Visit the museums of the Virginia Military Institute, the oldest state-supported military college in the United States: The VMI Museum, Virginia Museum of the Civil War, Stonewall Jackson House, Marshall Museum and Library, Adams Center for Military History, and VMI Archives.
Jonathan M. Daniels was valedictorian of the VMI Class of 1961. After graduation, he enrolled at Harvard University to pursue English literature before ultimately attending seminary at the Episcopal Divinity School in Cambridge, Massachusetts. It was at this point that Daniels became actively involved in the Civil Rights movement by assisting with voter registration efforts in Alabama. He also walked in the famous march from Selma to Montgomery, Alabama.
At a voter rights demonstration in Fort Deposit, AL, in August 1865, Daniels and twenty-two others were arrested and taken to Hayneville county jail. Following their release, Daniels and Richard Morrisroe, a priest, went with two black teenagers, Joyce Bailey and Ruby Sales, to Cash's Store for a soda. At the store, a part-time deputy sheriff named Tom Coleman confronted them with a shotgun. When Coleman aimed the shotgun at Ruby Sales, Daniels pushed her out of the way, saving her life. The shot from Coleman's shotgun hit Daniels and killed him instantly. Because of this ultimate selfless act, the only Barracks arch named for a cadet is the Daniels Arch and Courtyard.

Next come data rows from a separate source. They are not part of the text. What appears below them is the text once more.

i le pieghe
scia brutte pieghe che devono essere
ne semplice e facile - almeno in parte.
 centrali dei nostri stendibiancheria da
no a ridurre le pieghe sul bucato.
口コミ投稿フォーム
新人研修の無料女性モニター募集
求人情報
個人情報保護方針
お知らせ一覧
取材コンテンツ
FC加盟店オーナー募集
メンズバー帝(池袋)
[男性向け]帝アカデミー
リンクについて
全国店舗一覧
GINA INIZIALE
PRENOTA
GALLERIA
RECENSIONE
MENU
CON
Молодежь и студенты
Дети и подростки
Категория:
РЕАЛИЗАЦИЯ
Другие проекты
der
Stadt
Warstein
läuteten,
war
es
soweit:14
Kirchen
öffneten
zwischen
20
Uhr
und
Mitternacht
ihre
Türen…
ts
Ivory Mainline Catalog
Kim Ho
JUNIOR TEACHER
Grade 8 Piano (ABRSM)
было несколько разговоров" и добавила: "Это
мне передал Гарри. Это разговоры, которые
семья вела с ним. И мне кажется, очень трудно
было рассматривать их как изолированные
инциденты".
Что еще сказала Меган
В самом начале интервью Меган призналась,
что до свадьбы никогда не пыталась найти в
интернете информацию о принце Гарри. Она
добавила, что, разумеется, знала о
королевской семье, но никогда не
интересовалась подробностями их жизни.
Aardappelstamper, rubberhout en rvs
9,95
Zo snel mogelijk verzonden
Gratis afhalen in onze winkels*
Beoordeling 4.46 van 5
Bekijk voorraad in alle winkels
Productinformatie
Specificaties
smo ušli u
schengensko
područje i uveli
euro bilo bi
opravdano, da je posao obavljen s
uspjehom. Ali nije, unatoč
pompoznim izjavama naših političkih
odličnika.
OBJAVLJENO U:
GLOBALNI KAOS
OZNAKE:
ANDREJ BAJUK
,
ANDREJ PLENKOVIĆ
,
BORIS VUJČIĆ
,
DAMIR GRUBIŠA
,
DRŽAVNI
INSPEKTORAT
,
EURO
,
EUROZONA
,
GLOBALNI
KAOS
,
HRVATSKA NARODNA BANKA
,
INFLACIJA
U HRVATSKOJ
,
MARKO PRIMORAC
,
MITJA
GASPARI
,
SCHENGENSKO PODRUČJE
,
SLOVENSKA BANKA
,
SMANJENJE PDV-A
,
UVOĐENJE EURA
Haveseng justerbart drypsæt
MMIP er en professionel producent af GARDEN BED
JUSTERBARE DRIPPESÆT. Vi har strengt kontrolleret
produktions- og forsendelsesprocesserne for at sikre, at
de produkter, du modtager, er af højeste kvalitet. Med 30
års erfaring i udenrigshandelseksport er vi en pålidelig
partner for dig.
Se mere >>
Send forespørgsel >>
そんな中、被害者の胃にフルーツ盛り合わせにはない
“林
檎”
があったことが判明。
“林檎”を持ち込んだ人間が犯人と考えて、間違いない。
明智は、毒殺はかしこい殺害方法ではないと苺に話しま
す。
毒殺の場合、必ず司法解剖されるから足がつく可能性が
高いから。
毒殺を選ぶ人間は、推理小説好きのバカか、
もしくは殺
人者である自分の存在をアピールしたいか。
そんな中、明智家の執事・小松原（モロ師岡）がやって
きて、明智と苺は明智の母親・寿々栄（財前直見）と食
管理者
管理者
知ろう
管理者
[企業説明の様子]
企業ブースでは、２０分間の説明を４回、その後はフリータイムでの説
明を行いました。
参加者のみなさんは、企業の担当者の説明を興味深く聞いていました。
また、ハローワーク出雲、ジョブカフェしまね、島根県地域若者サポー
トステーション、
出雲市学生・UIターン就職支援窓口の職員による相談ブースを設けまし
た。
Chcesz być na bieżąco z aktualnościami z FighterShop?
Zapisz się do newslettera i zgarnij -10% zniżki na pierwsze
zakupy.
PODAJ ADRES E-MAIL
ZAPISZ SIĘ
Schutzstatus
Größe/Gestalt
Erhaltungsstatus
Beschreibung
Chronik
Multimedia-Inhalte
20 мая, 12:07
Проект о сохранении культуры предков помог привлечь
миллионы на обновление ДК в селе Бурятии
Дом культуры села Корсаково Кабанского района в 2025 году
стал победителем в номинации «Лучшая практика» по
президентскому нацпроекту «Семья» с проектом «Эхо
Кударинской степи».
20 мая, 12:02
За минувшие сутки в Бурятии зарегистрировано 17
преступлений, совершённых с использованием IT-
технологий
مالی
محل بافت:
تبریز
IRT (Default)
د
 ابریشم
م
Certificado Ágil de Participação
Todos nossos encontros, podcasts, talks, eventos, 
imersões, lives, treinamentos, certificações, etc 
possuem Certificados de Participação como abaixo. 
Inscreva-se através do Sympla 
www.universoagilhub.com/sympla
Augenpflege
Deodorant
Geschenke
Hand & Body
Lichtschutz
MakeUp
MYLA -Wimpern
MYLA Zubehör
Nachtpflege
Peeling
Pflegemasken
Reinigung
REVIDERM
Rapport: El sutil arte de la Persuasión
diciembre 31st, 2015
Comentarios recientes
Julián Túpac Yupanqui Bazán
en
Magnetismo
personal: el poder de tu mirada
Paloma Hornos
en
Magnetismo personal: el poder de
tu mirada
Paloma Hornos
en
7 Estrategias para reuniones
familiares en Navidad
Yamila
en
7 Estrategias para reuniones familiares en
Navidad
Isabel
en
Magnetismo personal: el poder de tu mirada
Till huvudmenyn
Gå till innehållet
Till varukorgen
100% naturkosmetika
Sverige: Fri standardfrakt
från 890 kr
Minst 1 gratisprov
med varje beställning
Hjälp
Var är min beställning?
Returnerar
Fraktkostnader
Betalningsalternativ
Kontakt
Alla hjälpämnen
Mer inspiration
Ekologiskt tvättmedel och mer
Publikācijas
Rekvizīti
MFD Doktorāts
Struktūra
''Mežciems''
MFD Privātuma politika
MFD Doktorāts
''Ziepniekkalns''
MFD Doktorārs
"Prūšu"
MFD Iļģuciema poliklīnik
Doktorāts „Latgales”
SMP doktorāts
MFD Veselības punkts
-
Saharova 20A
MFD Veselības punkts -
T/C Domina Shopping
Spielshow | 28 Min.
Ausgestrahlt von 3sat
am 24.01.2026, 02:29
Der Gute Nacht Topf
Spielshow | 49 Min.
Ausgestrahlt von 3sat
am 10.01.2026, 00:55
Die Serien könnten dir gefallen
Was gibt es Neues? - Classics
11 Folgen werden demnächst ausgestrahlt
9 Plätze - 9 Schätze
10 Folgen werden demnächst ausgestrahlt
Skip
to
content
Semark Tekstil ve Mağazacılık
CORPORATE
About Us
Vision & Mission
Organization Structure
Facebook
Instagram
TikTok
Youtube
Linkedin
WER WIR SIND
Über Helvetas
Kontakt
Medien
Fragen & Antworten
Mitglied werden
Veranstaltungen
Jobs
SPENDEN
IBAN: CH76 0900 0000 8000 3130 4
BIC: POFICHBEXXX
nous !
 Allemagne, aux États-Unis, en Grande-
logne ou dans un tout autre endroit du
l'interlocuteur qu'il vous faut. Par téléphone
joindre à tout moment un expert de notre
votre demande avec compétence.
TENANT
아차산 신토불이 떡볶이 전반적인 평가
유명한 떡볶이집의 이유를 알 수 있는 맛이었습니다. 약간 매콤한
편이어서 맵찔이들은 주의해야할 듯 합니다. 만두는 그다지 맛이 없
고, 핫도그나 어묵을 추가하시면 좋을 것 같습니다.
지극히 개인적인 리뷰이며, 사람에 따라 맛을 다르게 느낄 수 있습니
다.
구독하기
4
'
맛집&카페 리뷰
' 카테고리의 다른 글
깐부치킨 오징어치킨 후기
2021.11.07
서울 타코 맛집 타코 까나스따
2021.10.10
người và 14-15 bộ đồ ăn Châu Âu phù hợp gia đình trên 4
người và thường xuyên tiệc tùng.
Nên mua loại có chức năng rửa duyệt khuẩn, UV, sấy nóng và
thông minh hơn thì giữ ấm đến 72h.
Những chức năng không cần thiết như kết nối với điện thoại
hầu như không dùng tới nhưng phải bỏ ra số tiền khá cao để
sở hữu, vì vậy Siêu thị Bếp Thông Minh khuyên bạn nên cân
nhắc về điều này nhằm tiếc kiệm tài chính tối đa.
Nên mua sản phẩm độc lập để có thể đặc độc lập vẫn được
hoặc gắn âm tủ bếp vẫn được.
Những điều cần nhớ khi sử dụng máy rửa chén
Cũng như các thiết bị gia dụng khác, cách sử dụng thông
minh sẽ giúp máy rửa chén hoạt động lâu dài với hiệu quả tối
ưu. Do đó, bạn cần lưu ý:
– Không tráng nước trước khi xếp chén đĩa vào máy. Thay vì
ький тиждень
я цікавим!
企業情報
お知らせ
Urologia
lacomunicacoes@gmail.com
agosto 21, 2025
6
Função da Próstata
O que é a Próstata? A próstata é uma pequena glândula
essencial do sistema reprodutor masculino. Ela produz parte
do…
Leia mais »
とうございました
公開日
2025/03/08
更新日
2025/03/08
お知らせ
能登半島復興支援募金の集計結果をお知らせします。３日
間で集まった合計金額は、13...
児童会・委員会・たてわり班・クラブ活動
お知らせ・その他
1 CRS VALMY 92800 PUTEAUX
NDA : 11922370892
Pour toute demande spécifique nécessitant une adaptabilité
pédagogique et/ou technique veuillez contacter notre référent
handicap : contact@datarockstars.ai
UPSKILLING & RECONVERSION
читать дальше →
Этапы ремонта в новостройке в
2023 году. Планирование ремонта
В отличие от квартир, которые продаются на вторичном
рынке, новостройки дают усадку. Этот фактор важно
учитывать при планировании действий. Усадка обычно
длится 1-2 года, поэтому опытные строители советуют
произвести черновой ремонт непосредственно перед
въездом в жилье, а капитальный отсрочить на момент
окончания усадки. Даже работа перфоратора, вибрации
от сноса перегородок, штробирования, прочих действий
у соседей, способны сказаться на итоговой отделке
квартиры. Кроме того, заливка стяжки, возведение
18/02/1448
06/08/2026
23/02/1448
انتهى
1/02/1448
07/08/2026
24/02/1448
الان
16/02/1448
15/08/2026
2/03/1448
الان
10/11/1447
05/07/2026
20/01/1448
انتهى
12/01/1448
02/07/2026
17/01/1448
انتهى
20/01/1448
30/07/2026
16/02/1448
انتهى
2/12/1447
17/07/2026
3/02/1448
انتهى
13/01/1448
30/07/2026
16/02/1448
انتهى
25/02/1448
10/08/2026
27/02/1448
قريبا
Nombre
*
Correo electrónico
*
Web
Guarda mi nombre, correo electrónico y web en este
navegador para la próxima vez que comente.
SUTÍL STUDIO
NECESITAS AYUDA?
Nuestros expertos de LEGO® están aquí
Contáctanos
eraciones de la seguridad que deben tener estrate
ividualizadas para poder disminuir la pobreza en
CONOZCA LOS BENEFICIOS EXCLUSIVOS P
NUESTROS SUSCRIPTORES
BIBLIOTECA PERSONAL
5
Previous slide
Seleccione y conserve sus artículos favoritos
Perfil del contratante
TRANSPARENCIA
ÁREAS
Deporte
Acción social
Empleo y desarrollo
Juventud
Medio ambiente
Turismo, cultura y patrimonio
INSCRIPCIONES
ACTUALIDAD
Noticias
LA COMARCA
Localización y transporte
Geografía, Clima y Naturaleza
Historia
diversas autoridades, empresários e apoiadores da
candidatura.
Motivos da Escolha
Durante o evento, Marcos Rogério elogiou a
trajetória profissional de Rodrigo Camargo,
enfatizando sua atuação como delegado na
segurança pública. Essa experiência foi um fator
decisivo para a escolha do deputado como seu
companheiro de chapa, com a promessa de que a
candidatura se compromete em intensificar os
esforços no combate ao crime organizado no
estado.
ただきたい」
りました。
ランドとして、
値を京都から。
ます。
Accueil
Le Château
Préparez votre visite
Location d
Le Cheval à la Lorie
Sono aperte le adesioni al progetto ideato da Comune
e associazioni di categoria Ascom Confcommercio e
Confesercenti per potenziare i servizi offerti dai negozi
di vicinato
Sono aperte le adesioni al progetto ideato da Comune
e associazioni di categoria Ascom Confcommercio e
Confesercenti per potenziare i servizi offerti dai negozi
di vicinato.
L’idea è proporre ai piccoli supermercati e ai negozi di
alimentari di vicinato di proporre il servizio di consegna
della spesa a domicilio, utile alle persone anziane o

Daniels' selfless act is celebrated through two books and a 1999 documentary about his life. The date of his death is on the Episcopal Church's Calendar of Lesser Feasts and Fasts and he is among the fifteen people honored in Canterbury Cathedral's Chapel of Martyrs in England. At VMI, the Board of Visitors established the Jonathan M. Daniels '61 Humanitarian Award in 1997. The Daniels Arch and Courtyard memorializes Daniels’ heroic act on the VMI campus as an example for all future Cadets.